Top of RECORDS SUPPLIED
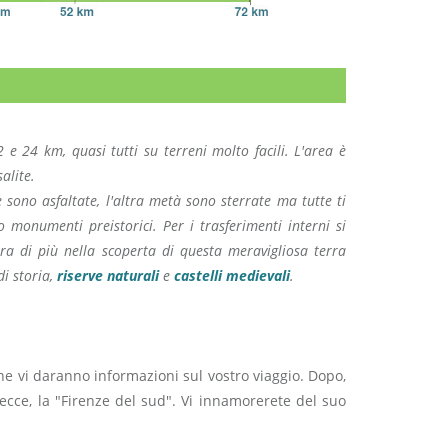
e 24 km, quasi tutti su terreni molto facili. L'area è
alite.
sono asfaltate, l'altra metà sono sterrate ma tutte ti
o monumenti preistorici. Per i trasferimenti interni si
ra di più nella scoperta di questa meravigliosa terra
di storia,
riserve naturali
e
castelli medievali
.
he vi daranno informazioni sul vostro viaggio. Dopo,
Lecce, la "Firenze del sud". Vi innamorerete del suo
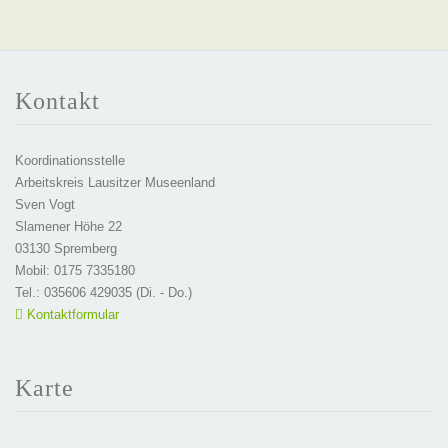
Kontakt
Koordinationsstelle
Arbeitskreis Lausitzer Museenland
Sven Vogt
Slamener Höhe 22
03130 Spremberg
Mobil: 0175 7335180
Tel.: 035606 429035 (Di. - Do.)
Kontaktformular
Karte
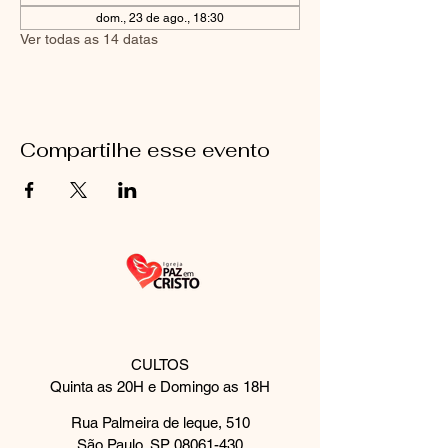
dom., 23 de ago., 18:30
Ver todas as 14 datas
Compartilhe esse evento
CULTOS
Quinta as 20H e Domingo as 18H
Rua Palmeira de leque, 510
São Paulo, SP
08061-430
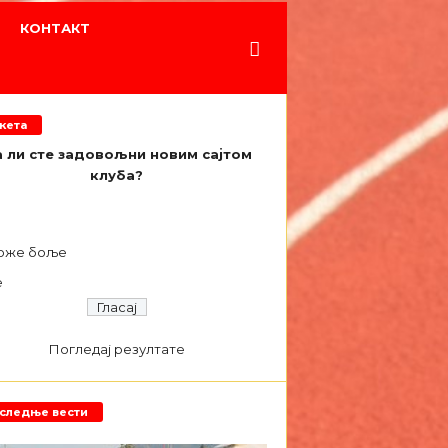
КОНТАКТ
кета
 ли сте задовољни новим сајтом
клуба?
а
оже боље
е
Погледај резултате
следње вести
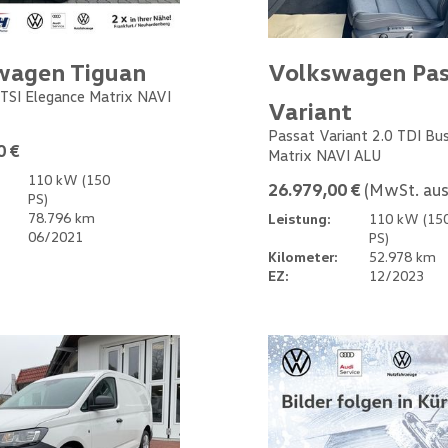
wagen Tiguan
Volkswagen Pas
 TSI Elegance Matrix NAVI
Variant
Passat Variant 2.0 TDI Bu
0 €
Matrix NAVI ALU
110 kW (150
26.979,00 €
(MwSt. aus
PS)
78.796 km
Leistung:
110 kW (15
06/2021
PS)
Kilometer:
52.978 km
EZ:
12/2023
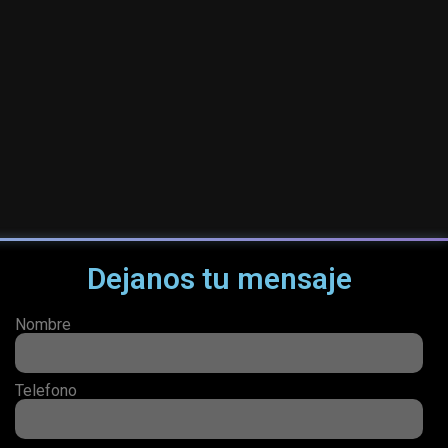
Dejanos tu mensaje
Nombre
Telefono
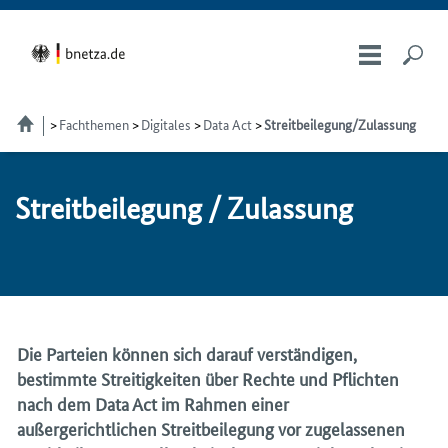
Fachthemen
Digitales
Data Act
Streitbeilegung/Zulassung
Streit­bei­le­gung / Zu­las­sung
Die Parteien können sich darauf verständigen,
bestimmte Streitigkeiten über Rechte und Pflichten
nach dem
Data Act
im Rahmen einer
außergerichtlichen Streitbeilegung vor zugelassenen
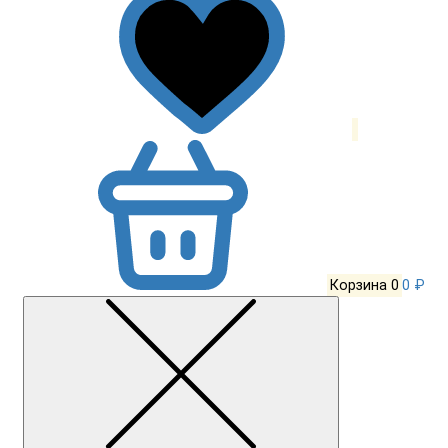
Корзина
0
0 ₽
Bottom of RECORDS SUPPLIED
Output all the material above exactly once more, leaving every picture out.

e 24 km, quasi tutti su terreni molto facili. L'area è
alite.
sono asfaltate, l'altra metà sono sterrate ma tutte ti
o monumenti preistorici. Per i trasferimenti interni si
ra di più nella scoperta di questa meravigliosa terra
di storia,
riserve naturali
e
castelli medievali
.
he vi daranno informazioni sul vostro viaggio. Dopo,
Lecce, la "Firenze del sud". Vi innamorerete del suo
Kontakt
Koordinationsstelle
Arbeitskreis Lausitzer Museenland
Sven Vogt
Slamener Höhe 22
03130 Spremberg
Mobil: 0175 7335180
Tel.: 035606 429035 (Di. - Do.)
Kontaktformular
Karte
dom., 23 de ago., 18:30
Ver todas as 14 datas
Compartilhe esse evento
CULTOS
Quinta as 20H e Domingo as 18H
Rua Palmeira de leque, 510
São Paulo, SP
08061-430
КОНТАКТ
кета
 ли сте задовољни новим сајтом
клуба?
а
оже боље
е
Погледај резултате
следње вести
wagen Tiguan
Volkswagen Pas
 TSI Elegance Matrix NAVI
Variant
Passat Variant 2.0 TDI Bu
0 €
Matrix NAVI ALU
110 kW (150
26.979,00 €
(MwSt. aus
PS)
78.796 km
Leistung:
110 kW (15
06/2021
PS)
Kilometer:
52.978 km
EZ:
12/2023
Dejanos tu mensaje
Nombre
Telefono
Fachthemen
Digitales
Data Act
Streitbeilegung/Zulassung
Streit­bei­le­gung / Zu­las­sung
Die Parteien können sich darauf verständigen,
bestimmte Streitigkeiten über Rechte und Pflichten
nach dem
Data Act
im Rahmen einer
außergerichtlichen Streitbeilegung vor zugelassenen
Корзина
0
0 ₽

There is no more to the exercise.